Saturday night brings out the same loud drunks, but at least the (new) air mattress holds up. Sunday morning the stench by the breakfast table is overpowering. I almost gagged trying to get a cup of coffee. (Trying mind you, my efforts were not met with success.)

We cleared datum early. The drive home was uneventful.

I don’t think I’ll go back to TriF*ckta any more.

The weekend wasn’t a complete wash. After my mood broke Saturday evening, I did dance with my wife for several hours. You should see her on the dance floor, beautiful and full of life. I am reminded of what attracted me 25 years ago.

I also got to hang out with a dear friend of mine.

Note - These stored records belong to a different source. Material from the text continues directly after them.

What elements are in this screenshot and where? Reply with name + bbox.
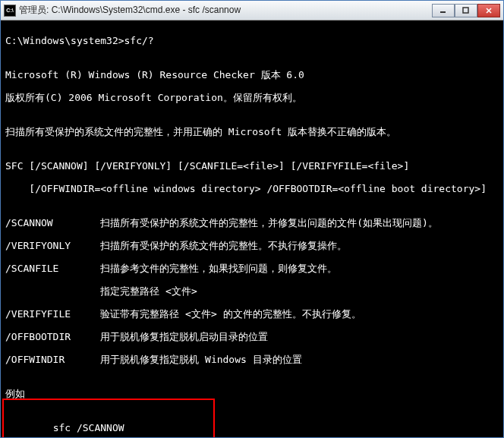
terminal-output[interactable]: C:\Windows\system32>sfc/? Microsoft (R) … [1,20,503,437]
output-line: /SCANNOW 扫描所有受保护的系统文件的完整性，并修复出问题的文件(如果出现… [5,217,499,228]
output-line: [/OFFWINDIR=<offline windows directory> … [5,183,499,194]
window-controls [432,4,500,17]
window-titlebar: C:\ 管理员: C:\Windows\System32\cmd.exe - s… [1,1,503,20]
output-line: 版权所有(C) 2006 Microsoft Corporation。保留所有权… [5,92,499,103]
prompt-line: C:\Windows\system32>sfc/? [5,35,499,46]
output-line: /OFFWINDIR 用于脱机修复指定脱机 Windows 目录的位置 [5,354,499,365]
output-line: SFC [/SCANNOW] [/VERIFYONLY] [/SCANFILE=… [5,160,499,172]
output-line: /OFFBOOTDIR 用于脱机修复指定脱机启动目录的位置 [5,331,499,342]
output-line: /VERIFYONLY 扫描所有受保护的系统文件的完整性。不执行修复操作。 [5,240,499,251]
cmd-icon: C:\ [4,5,16,17]
output-line: 例如 [5,388,499,399]
output-line: Microsoft (R) Windows (R) Resource Check… [5,69,499,80]
output-line: 扫描所有受保护的系统文件的完整性，并用正确的 Microsoft 版本替换不正确… [5,126,499,137]
output-line: 指定完整路径 <文件> [5,285,499,297]
window-title: 管理员: C:\Windows\System32\cmd.exe - sfc /… [19,4,432,17]
output-line: /SCANFILE 扫描参考文件的完整性，如果找到问题，则修复文件。 [5,263,499,274]
output-line: /VERIFYFILE 验证带有完整路径 <文件> 的文件的完整性。不执行修复。 [5,308,499,320]
svg-rect-1 [463,8,468,13]
minimize-button[interactable] [432,4,455,17]
output-line: sfc /SCANNOW [5,422,499,433]
close-button[interactable] [477,4,500,17]
maximize-button[interactable] [455,4,477,17]
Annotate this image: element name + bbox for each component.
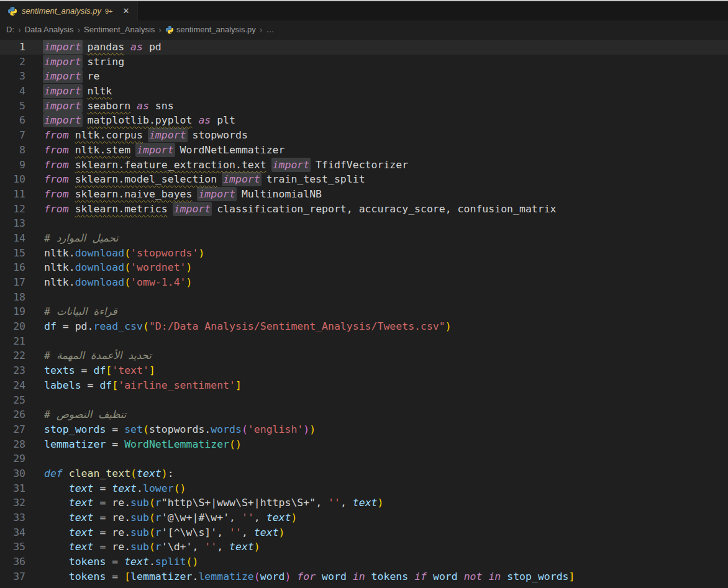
code-line[interactable]: 12from sklearn.metrics import classifica…: [0, 202, 728, 217]
code-line[interactable]: 19# قراءة البيانات: [0, 304, 728, 319]
code-line[interactable]: 35 text = re.sub(r'\d+', '', text): [0, 540, 728, 554]
code-line[interactable]: 1import pandas as pd: [0, 40, 728, 55]
code-line-content[interactable]: import re: [25, 69, 728, 84]
line-number[interactable]: 36: [0, 554, 25, 569]
line-number[interactable]: 9: [0, 158, 25, 173]
line-number[interactable]: 20: [0, 319, 25, 334]
breadcrumb-item[interactable]: sentiment_analysis.py: [176, 25, 256, 34]
line-number[interactable]: 15: [0, 246, 25, 261]
line-number[interactable]: 17: [0, 275, 25, 290]
code-line-content[interactable]: [25, 216, 728, 231]
line-number[interactable]: 28: [0, 437, 25, 452]
line-number[interactable]: 26: [0, 407, 25, 422]
code-line-content[interactable]: lemmatizer = WordNetLemmatizer(): [25, 437, 728, 452]
code-line-content[interactable]: from sklearn.naive_bayes import Multinom…: [25, 187, 728, 202]
code-line-content[interactable]: from sklearn.model_selection import trai…: [25, 172, 728, 187]
code-line-content[interactable]: text = text.lower(): [25, 481, 728, 496]
line-number[interactable]: 33: [0, 510, 25, 525]
code-line[interactable]: 3import re: [0, 69, 728, 84]
code-line-content[interactable]: text = re.sub(r'\d+', '', text): [25, 540, 728, 554]
line-number[interactable]: 18: [0, 290, 25, 305]
line-number[interactable]: 12: [0, 202, 25, 217]
line-number[interactable]: 37: [0, 569, 25, 584]
code-line[interactable]: 15nltk.download('stopwords'): [0, 246, 728, 261]
line-number[interactable]: 6: [0, 113, 25, 128]
code-line[interactable]: 21: [0, 334, 728, 349]
code-line-content[interactable]: import seaborn as sns: [25, 99, 728, 114]
line-number[interactable]: 13: [0, 216, 25, 231]
code-line[interactable]: 7from nltk.corpus import stopwords: [0, 128, 728, 143]
code-line[interactable]: 18: [0, 290, 728, 305]
line-number[interactable]: 4: [0, 84, 25, 99]
code-line-content[interactable]: nltk.download('stopwords'): [25, 246, 728, 261]
code-line[interactable]: 5import seaborn as sns: [0, 99, 728, 114]
code-line[interactable]: 36 tokens = text.split(): [0, 554, 728, 569]
line-number[interactable]: 32: [0, 495, 25, 510]
code-line[interactable]: 25: [0, 393, 728, 408]
code-line-content[interactable]: import pandas as pd: [25, 40, 728, 55]
code-line[interactable]: 17nltk.download('omw-1.4'): [0, 275, 728, 290]
line-number[interactable]: 2: [0, 55, 25, 70]
line-number[interactable]: 29: [0, 451, 25, 466]
code-line-content[interactable]: # تنظيف النصوص: [25, 407, 728, 422]
line-number[interactable]: 16: [0, 260, 25, 275]
code-line-content[interactable]: # تحديد الأعمدة المهمة: [25, 348, 728, 363]
code-line[interactable]: 23texts = df['text']: [0, 363, 728, 378]
code-line-content[interactable]: from nltk.stem import WordNetLemmatizer: [25, 143, 728, 158]
code-line[interactable]: 14# تحميل الموارد: [0, 231, 728, 246]
code-line-content[interactable]: from nltk.corpus import stopwords: [25, 128, 728, 143]
code-line-content[interactable]: # قراءة البيانات: [25, 304, 728, 319]
line-number[interactable]: 27: [0, 422, 25, 437]
code-line-content[interactable]: texts = df['text']: [25, 363, 728, 378]
line-number[interactable]: 31: [0, 481, 25, 496]
line-number[interactable]: 22: [0, 348, 25, 363]
code-line-content[interactable]: nltk.download('omw-1.4'): [25, 275, 728, 290]
line-number[interactable]: 11: [0, 187, 25, 202]
close-icon[interactable]: ✕: [121, 6, 131, 16]
code-line-content[interactable]: [25, 290, 728, 305]
code-line-content[interactable]: [25, 451, 728, 466]
code-line[interactable]: 2import string: [0, 55, 728, 70]
line-number[interactable]: 10: [0, 172, 25, 187]
code-line-content[interactable]: tokens = [lemmatizer.lemmatize(word) for…: [25, 569, 728, 584]
code-line[interactable]: 20df = pd.read_csv("D:/Data Analysis/Sen…: [0, 319, 728, 334]
line-number[interactable]: 8: [0, 143, 25, 158]
code-line-content[interactable]: [25, 393, 728, 408]
code-line[interactable]: 33 text = re.sub(r'@\w+|#\w+', '', text): [0, 510, 728, 525]
code-line-content[interactable]: text = re.sub(r"http\S+|www\S+|https\S+"…: [25, 495, 728, 510]
breadcrumb-item[interactable]: D:: [6, 25, 14, 34]
code-line[interactable]: 8from nltk.stem import WordNetLemmatizer: [0, 143, 728, 158]
code-line[interactable]: 27stop_words = set(stopwords.words('engl…: [0, 422, 728, 437]
code-line[interactable]: 10from sklearn.model_selection import tr…: [0, 172, 728, 187]
code-line-content[interactable]: from sklearn.feature_extraction.text imp…: [25, 158, 728, 173]
line-number[interactable]: 34: [0, 525, 25, 540]
code-line-content[interactable]: # تحميل الموارد: [25, 231, 728, 246]
code-line-content[interactable]: df = pd.read_csv("D:/Data Analysis/Senti…: [25, 319, 728, 334]
line-number[interactable]: 3: [0, 69, 25, 84]
code-line-content[interactable]: text = re.sub(r'[^\w\s]', '', text): [25, 525, 728, 540]
breadcrumb-item[interactable]: …: [266, 25, 275, 34]
code-line[interactable]: 31 text = text.lower(): [0, 481, 728, 496]
code-line[interactable]: 29: [0, 451, 728, 466]
code-line-content[interactable]: nltk.download('wordnet'): [25, 260, 728, 275]
editor[interactable]: 1import pandas as pd2import string3impor…: [0, 38, 728, 588]
code-line[interactable]: 16nltk.download('wordnet'): [0, 260, 728, 275]
breadcrumb-item[interactable]: Sentiment_Analysis: [84, 25, 155, 34]
line-number[interactable]: 1: [0, 40, 25, 55]
code-line[interactable]: 6import matplotlib.pyplot as plt: [0, 113, 728, 128]
line-number[interactable]: 14: [0, 231, 25, 246]
code-line-content[interactable]: labels = df['airline_sentiment']: [25, 378, 728, 393]
code-line[interactable]: 26# تنظيف النصوص: [0, 407, 728, 422]
code-line-content[interactable]: def clean_text(text):: [25, 466, 728, 481]
line-number[interactable]: 7: [0, 128, 25, 143]
code-line-content[interactable]: stop_words = set(stopwords.words('englis…: [25, 422, 728, 437]
tab-sentiment-analysis[interactable]: sentiment_analysis.py 9+ ✕: [0, 1, 138, 20]
code-line-content[interactable]: tokens = text.split(): [25, 554, 728, 569]
code-line[interactable]: 32 text = re.sub(r"http\S+|www\S+|https\…: [0, 495, 728, 510]
code-line[interactable]: 34 text = re.sub(r'[^\w\s]', '', text): [0, 525, 728, 540]
code-line-content[interactable]: from sklearn.metrics import classificati…: [25, 202, 728, 217]
code-line-content[interactable]: import nltk: [25, 84, 728, 99]
code-line[interactable]: 24labels = df['airline_sentiment']: [0, 378, 728, 393]
code-line[interactable]: 37 tokens = [lemmatizer.lemmatize(word) …: [0, 569, 728, 584]
code-line[interactable]: 4import nltk: [0, 84, 728, 99]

I don’t see Pam enough and really do cherish the infrequent moments we share. Too bad I spent the weekend with a dark cloud over my head. I should probably call and apologize.

I should apologize to both of them. I’m sure I wasn’t the person with whom they had planned on spending the weekend. While I don’t believe I spoiled the weekend for them, I didn’t make it any better. (You have to understand, these girls can find a way to have fun at an embalming…)

I think I’ll call Pam now and get Terri flowers and a card on my way home. Probably ought to pick up a bottle of wine and something for dinner also.

I’m still not going back to TriF*ckta.

2 Comments:

Blogger EweSF said...

This comment has been removed by a blog administrator.

9:03 AM  
Blogger EweSF said...

There I was, knee deep in a rice paddy...oh wait, that's L&H not me. I found your blog and saw all those lonely little "0 Comments" so I thought I'd add one to let you and the world know that at least one person read your blog. I've bookmarked it so I can eventually read episode two of the vehicle registration nazi (episode one is still only in verbal form, for anyone other than the Reverend reading this). And even though I'll be there (Clear Fork, Ar-Kansas) the retelling is sometimes even more entertaining. On-out.